Basic function to execute GEMM. More...

#include <NEGEMM.h>

Collaboration diagram for NEGEMM:

Public Member Functions
	NEGEMM (std::shared_ptr< IMemoryManager > memory_manager=nullptr, IWeightsManager *weights_manager=nullptr)
	Constructor. More...

	NEGEMM (const NEGEMM &)=delete
	Prevent instances of this class from being copied (As this class contains pointers) More...

	NEGEMM (NEGEMM &&)=default
	Default move constructor. More...

NEGEMM &	operator= (const NEGEMM &)=delete
	Prevent instances of this class from being copied (As this class contains pointers) More...

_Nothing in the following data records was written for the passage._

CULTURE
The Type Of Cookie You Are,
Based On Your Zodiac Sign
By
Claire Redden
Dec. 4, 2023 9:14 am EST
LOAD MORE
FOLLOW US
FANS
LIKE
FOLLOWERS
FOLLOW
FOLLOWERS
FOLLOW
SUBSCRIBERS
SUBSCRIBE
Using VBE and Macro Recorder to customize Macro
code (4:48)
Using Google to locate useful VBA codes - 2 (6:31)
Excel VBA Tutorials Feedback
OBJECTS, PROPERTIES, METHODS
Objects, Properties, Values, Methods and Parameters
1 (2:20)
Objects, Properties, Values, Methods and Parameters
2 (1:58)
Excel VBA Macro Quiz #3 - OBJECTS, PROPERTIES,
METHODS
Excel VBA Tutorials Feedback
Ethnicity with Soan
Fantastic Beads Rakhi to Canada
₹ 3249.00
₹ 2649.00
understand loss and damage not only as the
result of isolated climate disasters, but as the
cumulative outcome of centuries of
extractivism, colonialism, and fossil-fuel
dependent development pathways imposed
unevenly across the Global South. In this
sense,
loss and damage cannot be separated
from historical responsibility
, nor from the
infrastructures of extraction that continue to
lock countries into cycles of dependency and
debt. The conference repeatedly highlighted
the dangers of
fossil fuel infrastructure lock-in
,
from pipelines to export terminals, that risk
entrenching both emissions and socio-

NEGEMM &	operator= (NEGEMM &&)=default
	Default move assignment operator. More...

	~NEGEMM ()
	Default destructor. More...

void	configure (const ITensor a, const ITensor b, const ITensor c, ITensor d, float alpha, float beta, const GEMMInfo &gemm_info=GEMMInfo())
	Initialise the kernel's inputs, output. More...

void	run () override
	Run the kernels contained in the function. More...

void	prepare () override
	Prepare the function for executing. More...

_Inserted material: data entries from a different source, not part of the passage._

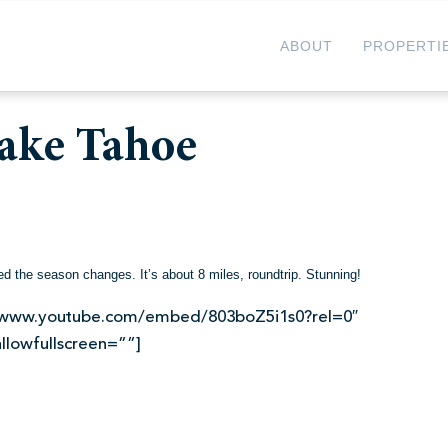
ABOUT
PROPERTI
ake Tahoe
d the season changes. It’s about 8 miles, roundtrip. Stunning!
://www.youtube.com/embed/803boZ5i1s0?rel=0″
llowfullscreen=””]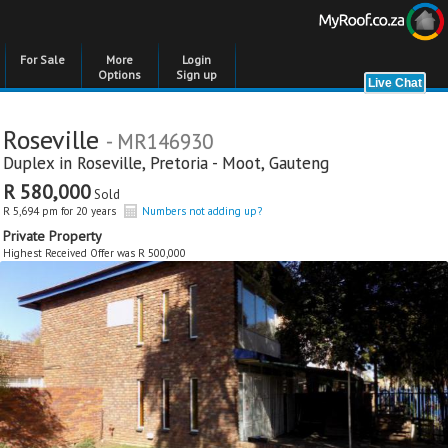
For Sale
More
Login
Options
Sign up
Roseville
- MR146930
Duplex in
Roseville
,
Pretoria - Moot
,
Gauteng
R 580,000
Sold
R 5,694 pm for 20 years
Numbers not adding up?
Private Property
Highest Received Offer was R 500,000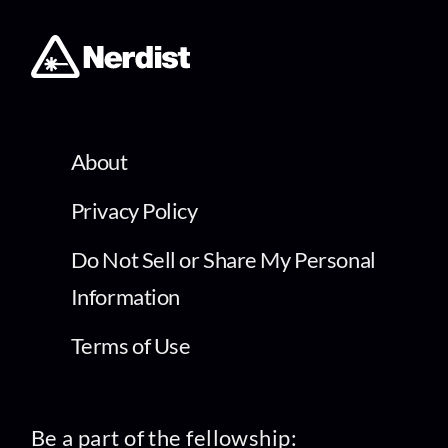
About
Privacy Policy
Do Not Sell or Share My Personal
Information
Terms of Use
Be a part of the fellowship: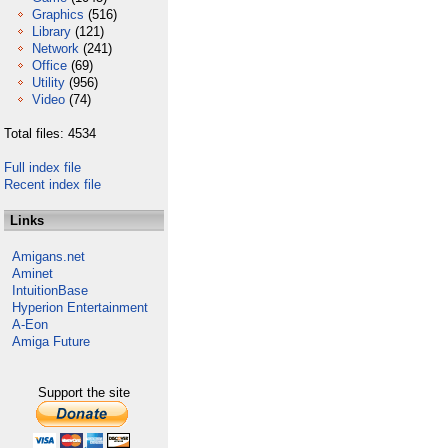
Graphics
(516)
Library
(121)
Network
(241)
Office
(69)
Utility
(956)
Video
(74)
Total files: 4534
Full index file
Recent index file
Links
Amigans.net
Aminet
IntuitionBase
Hyperion Entertainment
A-Eon
Amiga Future
Support the site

Public Member Functions inherited from IFunction
virtual	~IFunction ()=default
	Destructor. More...

Static Public Member Functions
static Status	validate (const ITensorInfo a, const ITensorInfo b, const ITensorInfo c, const ITensorInfo output, float alpha, float beta, const GEMMInfo &gemm_info=GEMMInfo())
	Static function to check if given info will lead to a valid configuration of NEGEMM. More...

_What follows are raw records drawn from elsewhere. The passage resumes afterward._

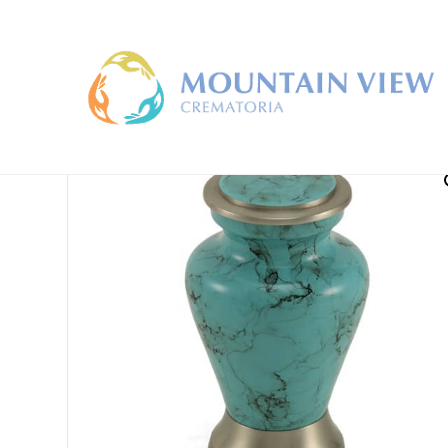
Home
/
Keepsake Urns
/ Glenwood Keepsake Urn Ser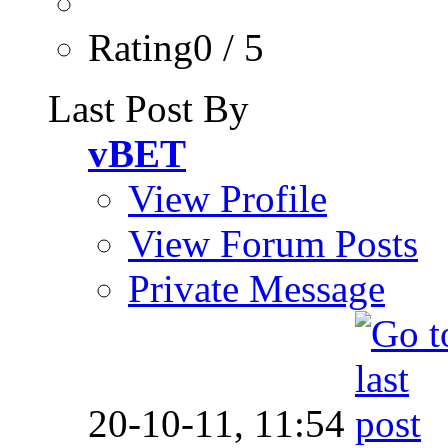
Rating0 / 5
Last Post By
vBET
View Profile
View Forum Posts
Private Message
20-10-11,
11:54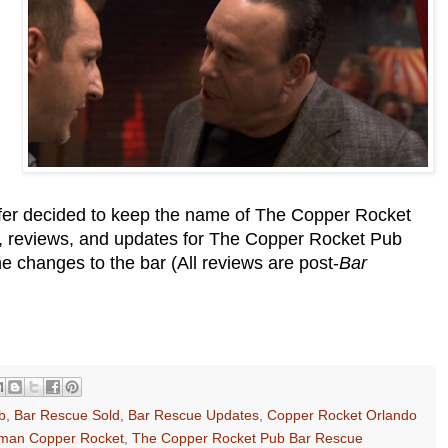
fer decided to keep the name of The Copper Rocket
on, reviews, and updates for The Copper Rocket Pub
 changes to the bar (All reviews are post-
Bar
b
,
Bar Rescue Sold
,
Bar Rescue Updates
,
Copper Rocket Orlando
man Copper Rocket
,
The Copper Rocket Pub Bar Rescue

static Status	has_opt_impl (arm_compute::WeightFormat &expected_weight_format, const ITensorInfo a, const ITensorInfo b, const ITensorInfo c, const ITensorInfo output, float alpha, float beta, const GEMMInfo &gemm_info=GEMMInfo())
	Static function that queries whether there exists fixed-format kernel and if it exists it will return in the first argument in what format weights are expected to be reshaped as defined by WeightFormat class. More...

Detailed Description

Basic function to execute GEMM.

This function calls the following kernels:

cpu::CpuGemm

Definition at line 40 of file NEGEMM.h.

Constructor & Destructor Documentation

◆ NEGEMM() [1/3]

NEGEMM	(	std::shared_ptr< IMemoryManager >	memory_manager = `nullptr`,
		IWeightsManager *	weights_manager = `nullptr`
	)

Constructor.

Definition at line 56 of file NEGEMM.cpp.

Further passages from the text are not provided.